Ai primi di maggio del 1966, nell’arco di pochi giorni, vinse le due più belle classiche dei dilettanti che all’epoca si disputavano sulle strade astigiane: la Coppa Città di Asti e la Milano-Asti. Pur essendo pinerolese purosangue, Roberto Bonetto, classe 1941, merita pertanto di essere annoverato nella galleria di vecchie glorie astigiane del pedale, tanto più che mise a segno quel clamoroso bis indossando la casacca del Cavallino Rosso, il formidabile team che in quella stagione era diretto dal compianto Giacomo Toso e da Luciano Cerrato, il futuro deus-ex-machina della Coppa Città di Asti.
Ci racconti subito quelle due vittorie.
«La Coppa Città di Asti si disputava il giorno di San Secondo, il primo martedì di maggio, pochi giorni dopo la conclusione del Giro del Piemonte a tappe, che avevo terminato in crescendo di condizione. Staccai tutti sulla salita di Montemagno e vinsi con circa un minuto di vantaggio sui primi inseguitori».
La domenica successiva fece sua anche la Milano-Asti.
«Sulla salita di Crea andai in fuga con il mio compagno di squadra Balduzzi e insieme percorremmo gli ultimi 30 chilometri. Franco, che abitava a Casorzo, ci teneva moltissimo a vincere sulle strade di casa e forse sperava che, dato che avevo già vinto la Coppa Città di Asti, io non disputassi lo sprint. Ma in carriera avevo già regalato troppe vittorie ai compagni di squadra e quella volta non lo feci. E non lo feci neppure la domenica dopo nel Trofeo Strazzi ad Albenga, dove arrivammo di nuovo noi due da soli».

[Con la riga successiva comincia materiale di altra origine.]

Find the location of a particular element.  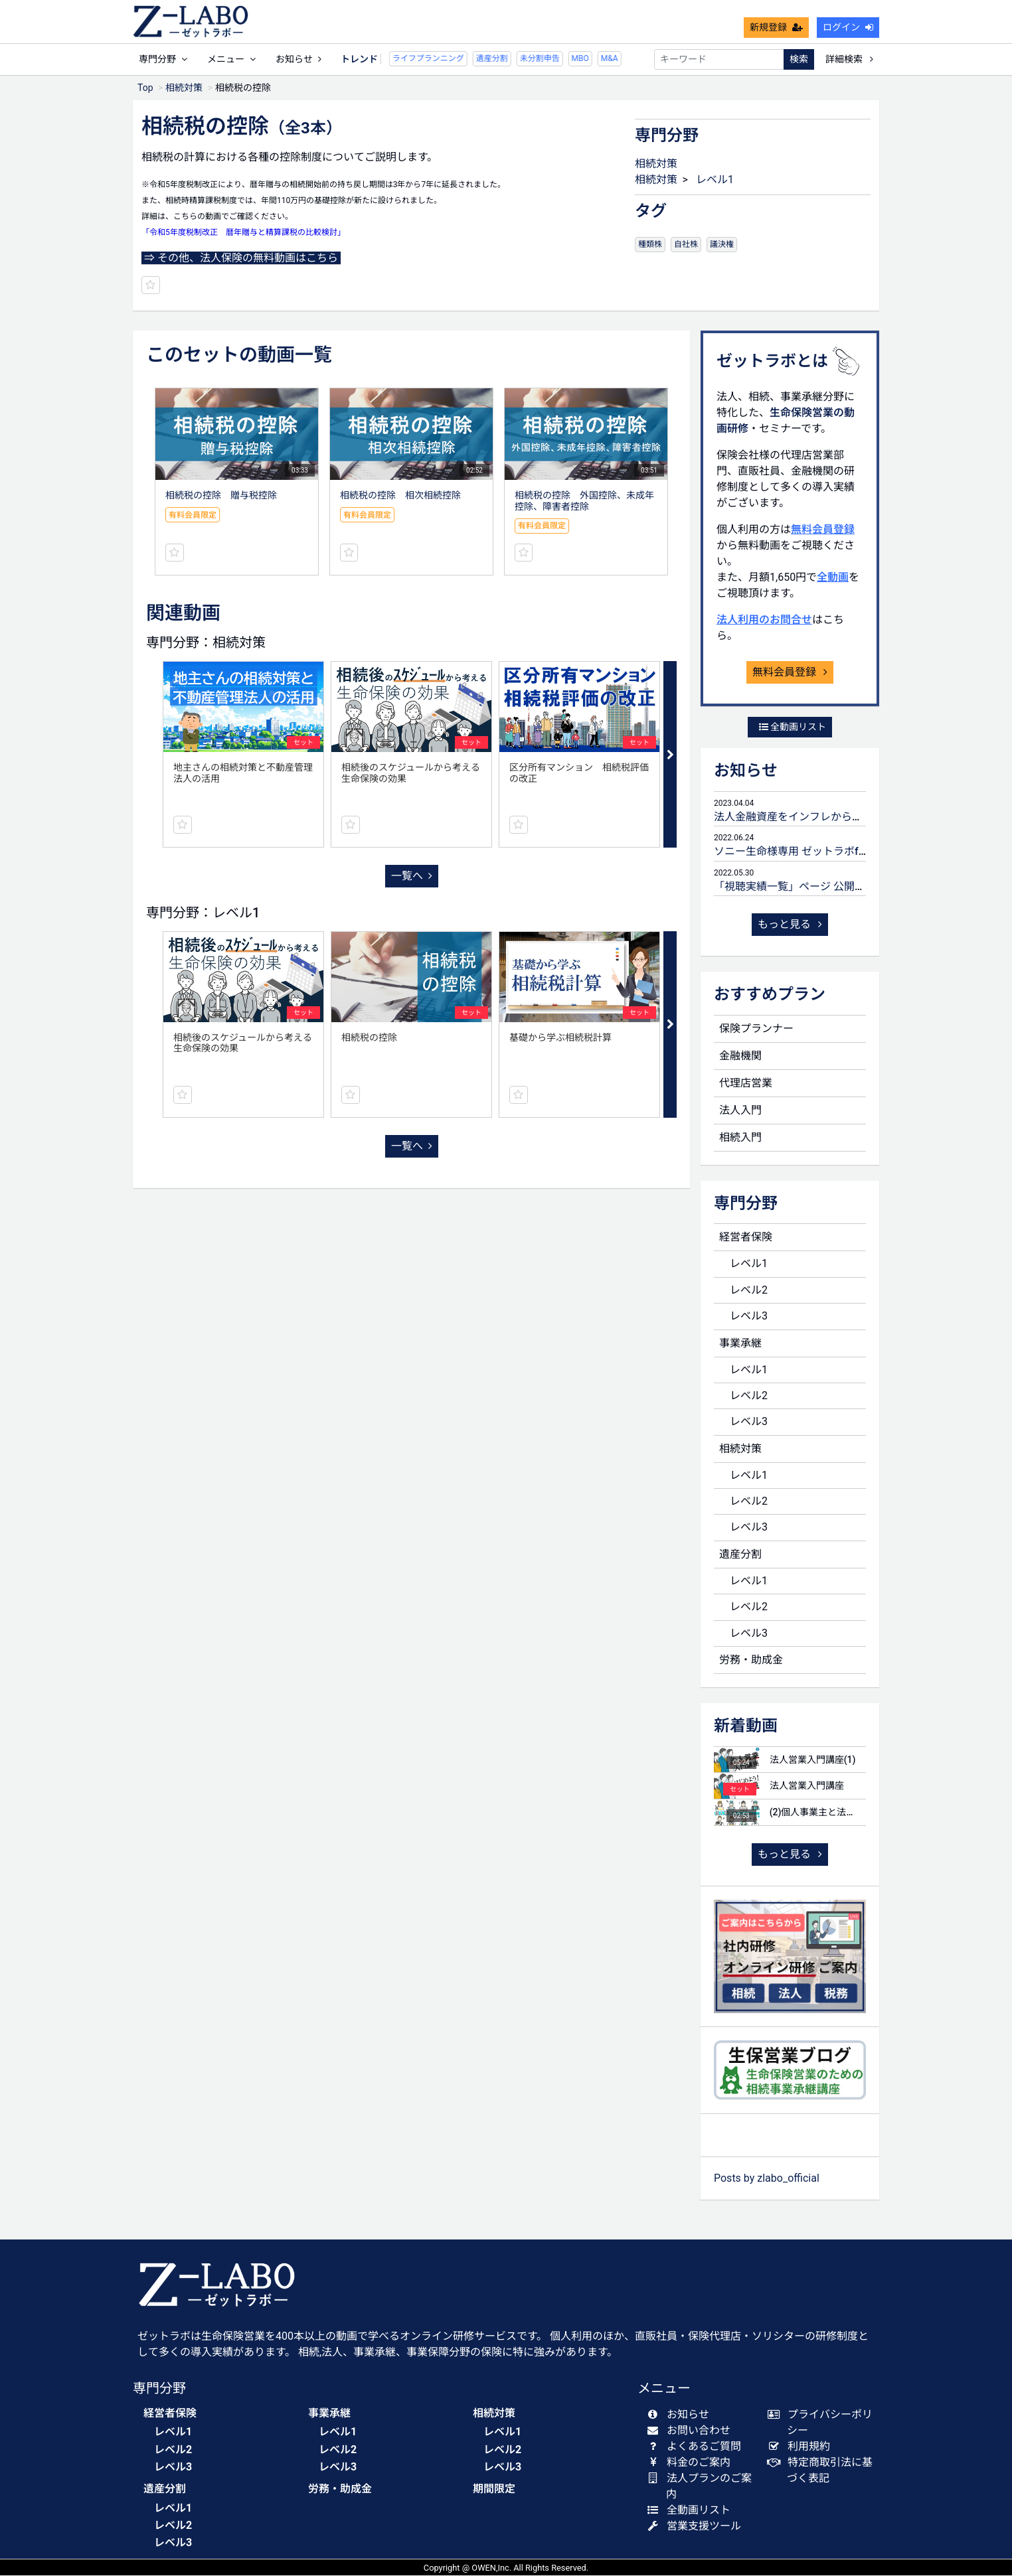

相続税の控除 is located at coordinates (369, 1038).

Tre vittorie in dieci giorni, dunque. Furono le più importanti della sua carriera?
«Sicuramente tra le più significative. Quella che mi ha procurato la gioia più grande, però, è stata la Torino-Biella del ’64, quando correvo già per il Cavallino Rosso abbinato alla Badiese, dove il direttore sportivo era Gino Vairo, originario di Montemagno. Andai forte anche nel ’65, quando indossai la maglia azzurra al Giro delle Antiche Romagne, vinsi il Trofeo Bertolino e giunsi 3° in classifica al Giro di Bulgaria, con una vittoria di tappa».
Come mai, nonostante questi risultati, alla fine del ’66 decise di appendere la bicicletta al chiodo?
«Avevo già 25 anni e nonostante le mie trenta e più vittorie non ero riuscito a passare professionista. La verità è che ero un corridore completo, che se la cavava su tutti i terreni, ma la mia eccessiva generosità in corsa probabilmente mi ha impedito di ottenere risultati ancora più importanti. Così decisi di smettere, anche perché già da qualche anno ero fidanzato con Luigina ed era ora di mettere su famiglia e di pensare seriamente al futuro».
Nessun ripensamento, poi?
«Ripensamenti no, ma qualche rammarico sì, perché un paio di proposte di passare nella categoria superiore in realtà le avevo ricevute. Ed ero stato io a rifiutarle».
E perché?
«Nell’inverno del ’62 mi aveva contattato l’ex C.T. azzurro Pierino Bertolazzo, che stava allestendo la Cynar, dove avrei gareggiato al fianco di campioni come Baldini e Adorni. Ma avevo solo 21 anni e oltretutto ero convinto di dover partire a breve per il servizio militare. Così rinunciai, commettendo un grave errore, perché poi a militare non ci andai, ma ormai l’occasione era sfumata. Nel ’65, poi, la Bianchi mi offriva 50.000 lire al mese, ma io da dilettante ne prendevo di più e non accettai, in attesa di una proposta più vantaggiosa che poi invece non è più arrivata. Si vede che non era destino. Ma il ciclismo resta un capitolo importante della mia vita e Asti l’ultima tappa, quella decisiva, della mia carriera sportiva».